▸ RECORDS PROVIDED:
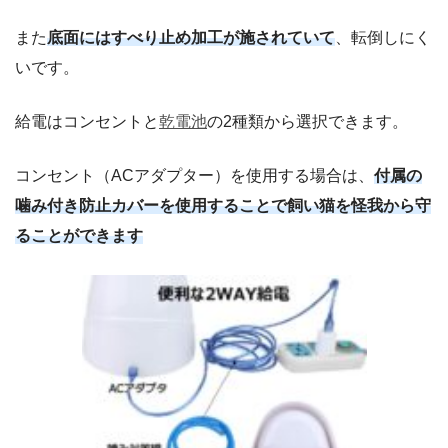
また
底面にはすべり止め加工が施されていて
、転倒しにく
いです。
給電はコンセントと
乾電池
の2種類から選択できます。
コンセント（ACアダプター）を使用する場合は、
付属の
噛み付き防止カバーを使用することで飼い猫を怪我から守
ることができます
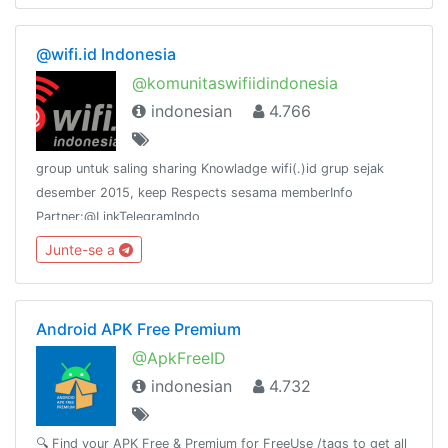
@wifi.id Indonesia
@komunitaswifiidindonesia
indonesian
4.766
group untuk saling sharing Knowladge wifi(.)id grup sejak
desember 2015, keep Respects sesama memberInfo
Partner:@LinkTelegramIndo
Junte-se a
Android APK Free Premium
@ApkFreeID
indonesian
4.732
🔍 Find your APK Free & Premium for FreeUse /tags to get all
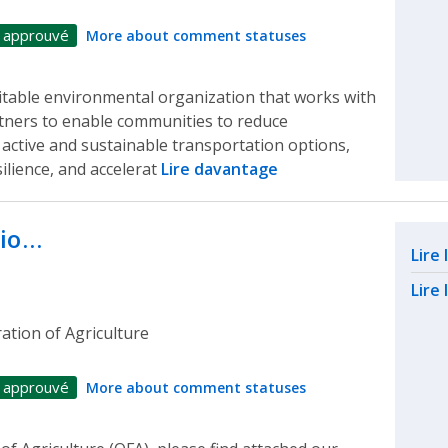
 approuvé
More about comment statuses
ritable environmental organization that works with
tners to enable communities to reduce
ctive and sustainable transportation options,
silience, and accelerat
Lire davantage
rio…
Rel
Lire
Lire 
ation of Agriculture
 approuvé
More about comment statuses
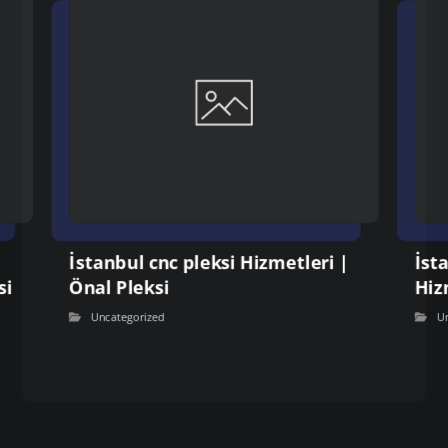
İstanbul cnc pleksi Hizmetleri |
İst
si
Önal Pleksi
Hiz
Uncategorized
U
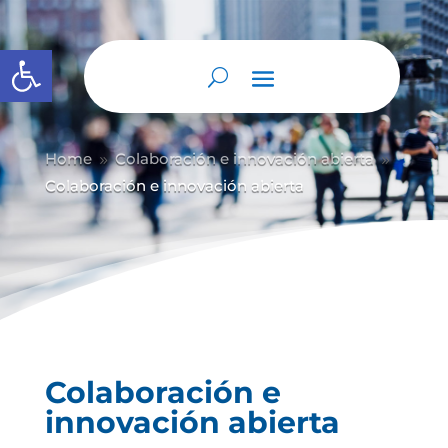
Abrir barra de herramientas
Home
Colaboración e innovación abierta
9
9
Colaboración e innovación abierta
Colaboración e
innovación abierta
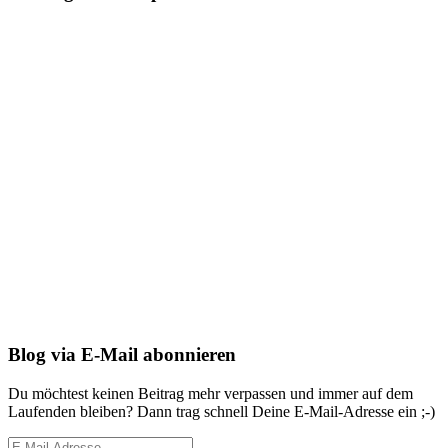
Blog via E-Mail abonnieren
Du möchtest keinen Beitrag mehr verpassen und immer auf dem
Laufenden bleiben? Dann trag schnell Deine E-Mail-Adresse ein ;-)
E-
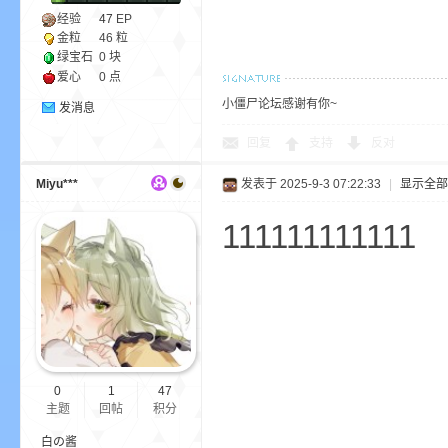
经验
47
EP
金粒
46 粒
绿宝石
0 块
爱心
0 点
小僵尸论坛感谢有你~
发消息
m
回复
支持
反对
Miyu***
发表于 2025-9-3 07:22:33
|
显示全部
111111111111
cb
0
1
47
主题
回帖
积分
白の酱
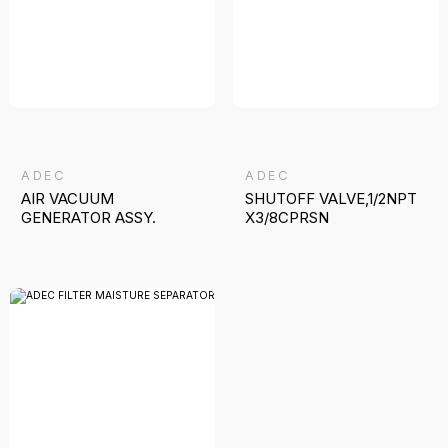
ADEC
ADEC
AIR VACUUM
SHUTOFF VALVE,1/2NPT
GENERATOR ASSY.
X3/8CPRSN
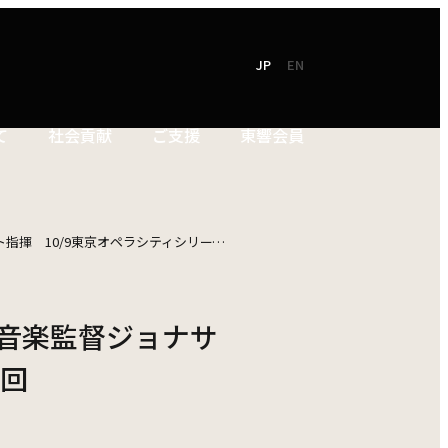
JP
EN
て
社会貢献
ご支援
東響会員
NEW!
TOKYO SYMPHONY
2026 / 27
オンラインチケット
シーズンパンフレット
10/9東京オペラシティシリーズ第94回
お電話でのお申込み
2025 / 26
！音楽監督ジョナサ
ン
シーズンパンフレット
4回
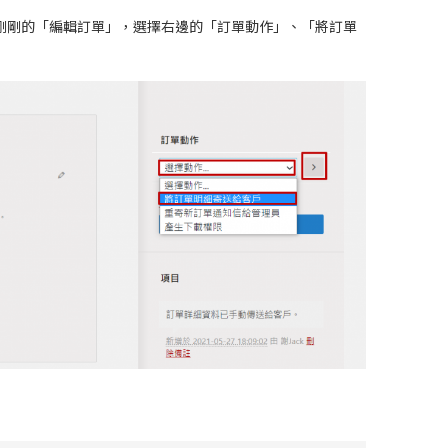
剛剛的「編輯訂單」，選擇右邊的「訂單動作」、「將訂單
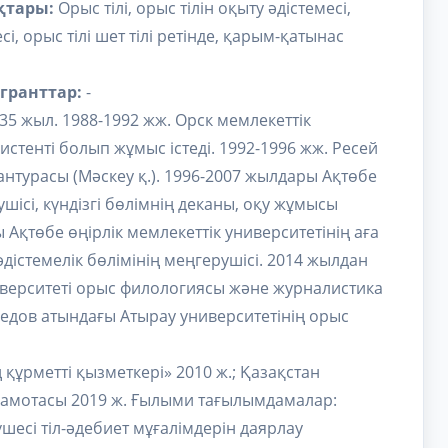
қтары:
Орыс тілі, орыс тілін оқыту әдістемесі,
і, орыс тілі шет тілі ретінде, қарым-қатынас
гранттар:
-
і 35 жыл. 1988-1992 жж. Орск мемлекеттік
стенті болып жұмыс істеді. 1992-1996 жж. Ресей
рантурасы (Мәскеу қ.). 1996-2007 жылдары Ақтөбе
ісі, күндізгі бөлімнің деканы, оқу жұмысы
Ақтөбе өңірлік мемлекеттік университетінің аға
дістемелік бөлімінің меңгерушісі. 2014 жылдан
иверситеті орыс филологиясы және журналистика
едов атындағы Атырау университетінің орыс
 құрметті қызметкері» 2010 ж.; Қазақстан
грамотасы 2019 ж. Ғылыми тағылымдамалар:
есі тіл-әдебиет мұғалімдерін даярлау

▸ WHAT THE TASK ASKS: Please return each line of the listing above that contains "университетінің".

▸ TASK OUTPUT:
Ақтөбе өңірлік мемлекеттік университетінің аға
едов атындағы Атырау университетінің орыс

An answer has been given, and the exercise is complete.